To control water resources in many domains such as agriculture, flood forecasting, and hydro-electrical dams, forecasting water level needs to predict. In this article, a new computational approach using a data driven model and time series is proposed to calculate the forecast water level in short time. Concretely, wavelet-artificial neural network (WAANN) and time series (TS) are combined together called WAANN-TS that encourages the advantage of each model. For this real time project work, Yen Bai station, Northwest Vietnam was chosen as an experimental case study to apply the proposed model. Input variables into the Wavelet-ANN structure is water level data. Time series and ANN models are built, and their performances are compared. The results indicate the greater accuracy of the proposed models at Hanoi station.

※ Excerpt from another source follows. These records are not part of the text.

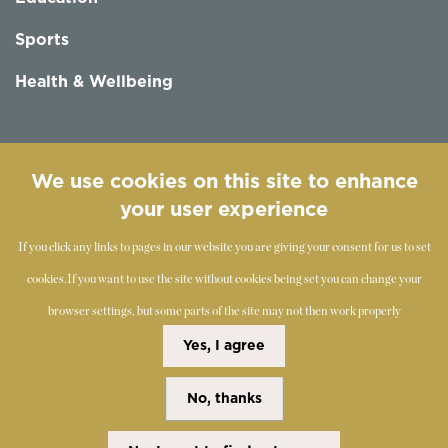
Sports
Health & Wellbeing
Follow us
We use cookies on this site to enhance
your user experience
If you click any links to pages in our website you are giving your consent for us to set
cookies.
If you want to use the site without cookies being set you can change your
browser settings, but some parts of the site may not then work properly
©
2019-2026 - The Society of Teachers of the Alexander
Yes, I agree
Technique
No, thanks
Copyright Statement
Disclaimer
Cookies Policy
Privacy Policy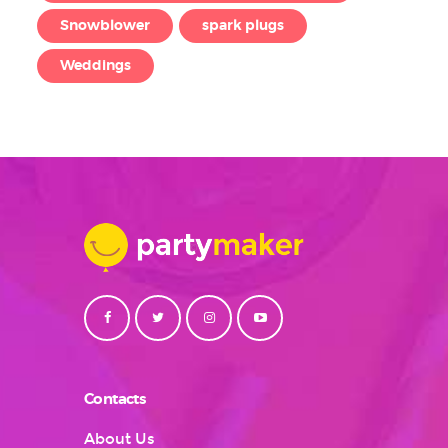
Snowblower
spark plugs
Weddings
Contacts
About Us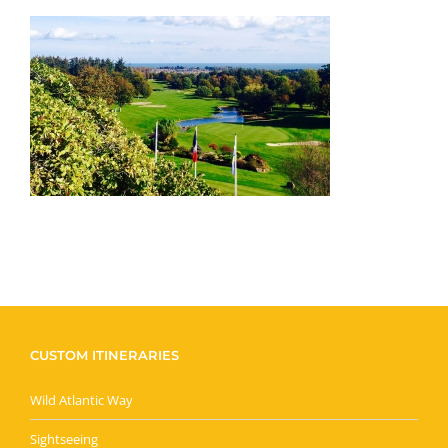
CUSTOM ITINERARIES
Wild Atlantic Way
Sightseeing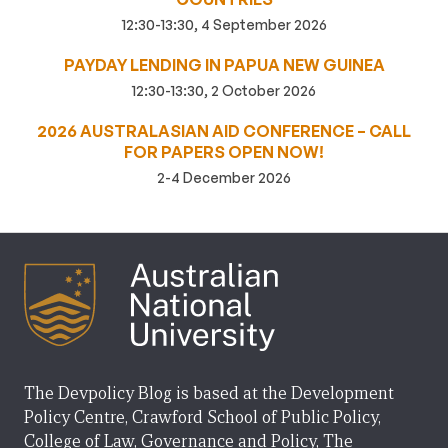
12:30-13:30, 4 September 2026
PAYDAY LENDING IN PAPUA NEW GUINEA
12:30-13:30, 2 October 2026
2026 AUSTRALASIAN AID CONFERENCE – CALL
FOR PAPERS OPEN NOW!
2-4 December 2026
The Devpolicy Blog is based at the Development
Policy Centre, Crawford School of Public Policy,
College of Law, Governance and Policy, The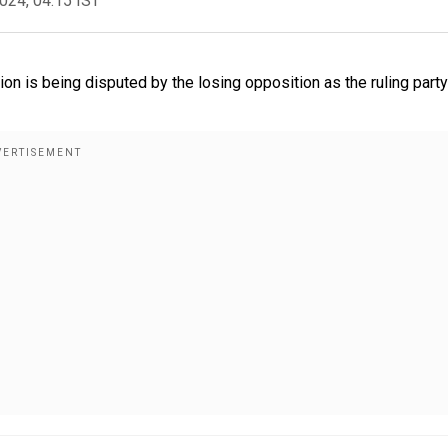
2024, 04:15 IST
ion is being disputed by the losing opposition as the ruling party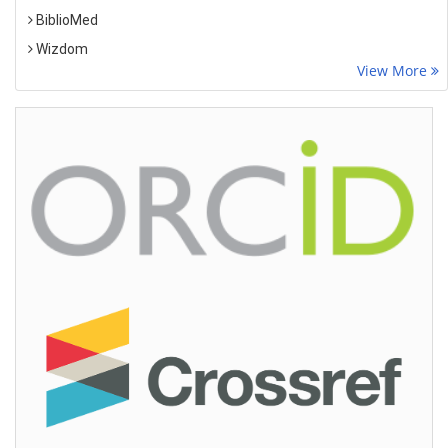
BiblioMed
Wizdom
View More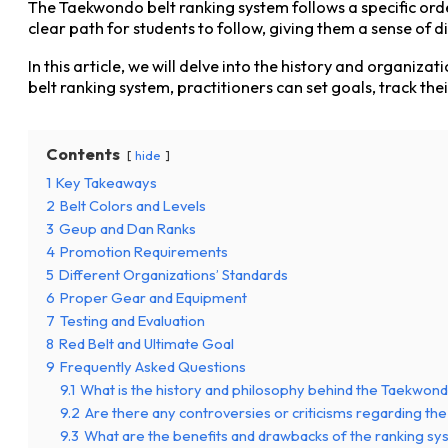
The Taekwondo belt ranking system follows a specific order
clear path for students to follow, giving them a sense of d
In this article, we will delve into the history and organ
belt ranking system, practitioners can set goals, track th
Contents
hide
1
Key Takeaways
2
Belt Colors and Levels
3
Geup and Dan Ranks
4
Promotion Requirements
5
Different Organizations’ Standards
6
Proper Gear and Equipment
7
Testing and Evaluation
8
Red Belt and Ultimate Goal
9
Frequently Asked Questions
9.1
What is the history and philosophy behind the Taekwon
9.2
Are there any controversies or criticisms regarding th
9.3
What are the benefits and drawbacks of the ranking s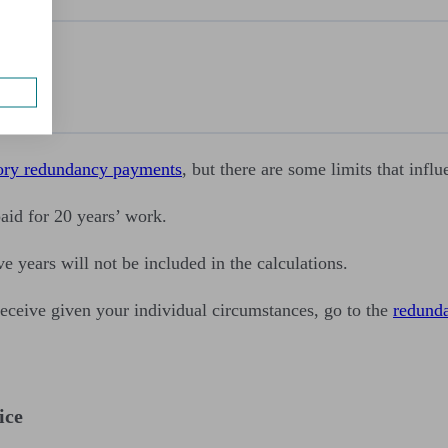
ent
t
loyment
utory redundancy payments
, but there are some limits that inf
aid for 20 years’ work.
ve years will not be included in the calculations.
eive given your individual circumstances, go to the
redund
ice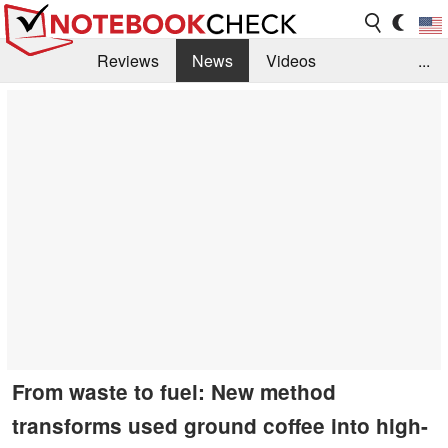
Reviews
News
Videos
...
Benchmarks / Tech
Buyers Guide
Magazine
Library
Search
Jobs
From waste to fuel: New method
transforms used ground coffee into high-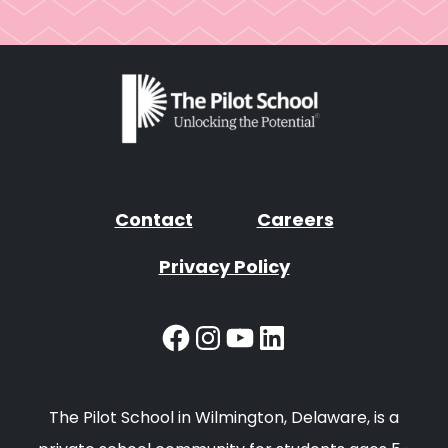
Contact
Careers
Privacy Policy
Facebook
Instagram
YouTube
LinkedIn
The Pilot School in Wilmington, Delaware, is a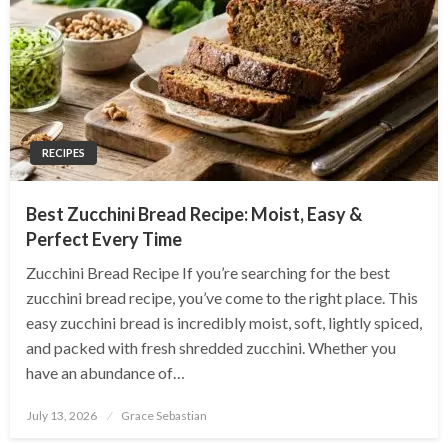
RECIPES
Best Zucchini Bread Recipe: Moist, Easy &
Perfect Every Time
Zucchini Bread Recipe If you’re searching for the best
zucchini bread recipe, you’ve come to the right place. This
easy zucchini bread is incredibly moist, soft, lightly spiced,
and packed with fresh shredded zucchini. Whether you
have an abundance of…
Posted
July 13, 2026
Grace Sebastian
on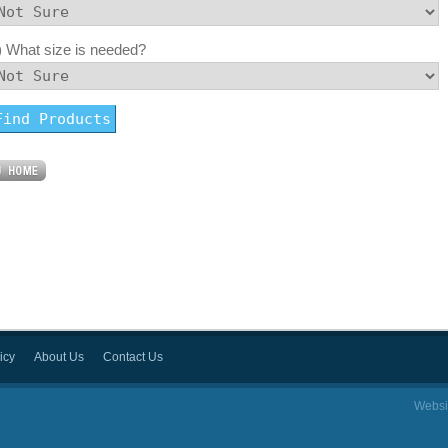
) What size is needed?
icy
About Us
Contact Us
Websi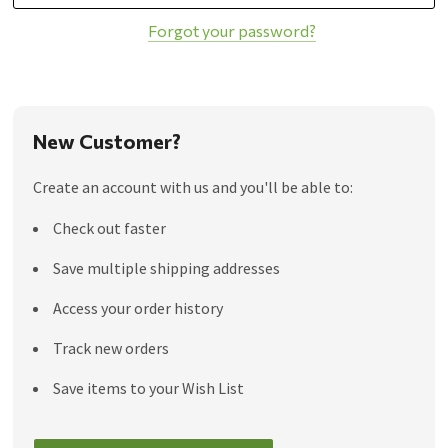
Forgot your password?
New Customer?
Create an account with us and you'll be able to:
Check out faster
Save multiple shipping addresses
Access your order history
Track new orders
Save items to your Wish List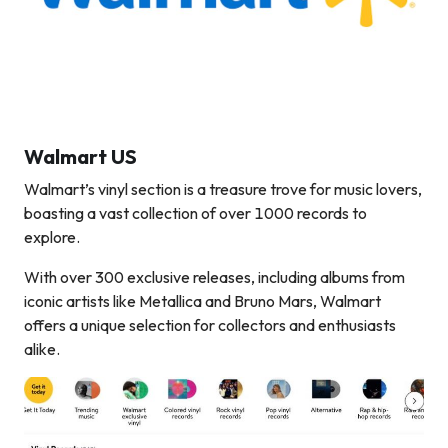
Walmart US
Walmart’s vinyl section is a treasure trove for music lovers,
boasting a vast collection of over 1000 records to
explore.
With over 300 exclusive releases, including albums from
iconic artists like Metallica and Bruno Mars, Walmart
offers a unique selection for collectors and enthusiasts
alike.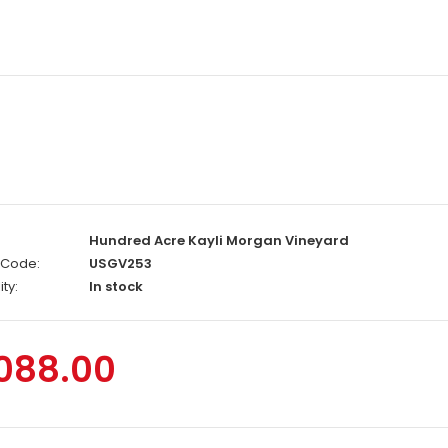
Hundred Acre Kayli Morgan Vineyard
 Code:
USGV253
ity:
In stock
,088.00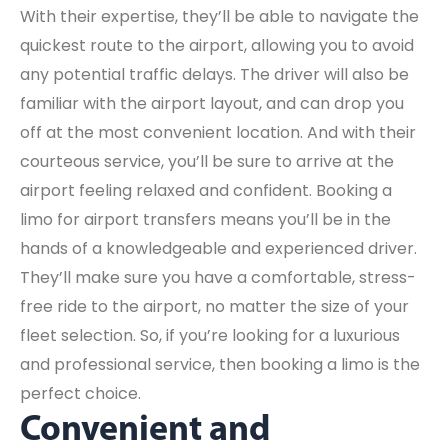
With their expertise, they’ll be able to navigate the
quickest route to the airport, allowing you to avoid
any potential traffic delays. The driver will also be
familiar with the airport layout, and can drop you
off at the most convenient location. And with their
courteous service, you’ll be sure to arrive at the
airport feeling relaxed and confident. Booking a
limo for airport transfers means you’ll be in the
hands of a knowledgeable and experienced driver.
They’ll make sure you have a comfortable, stress-
free ride to the airport, no matter the size of your
fleet selection. So, if you’re looking for a luxurious
and professional service, then booking a limo is the
perfect choice.
Convenient and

The final proposal WAANN−TS for water level forecasting shows good performance with root mean square error (RMSE) from 10−10 to 10−11.

Suggested Citation

  • Nguyen Quang Dat & Ngoc Anh Nguyen Thi & Vijender Kumar Solanki & Ngo Le An, 2020. "Prediction of Water Level Using Time Series, Wavelet and Neural Network Approaches," International Journal of Information Retrieval Research (IJIRR), IGI Global, vol. 10(3), pages 1-19, July.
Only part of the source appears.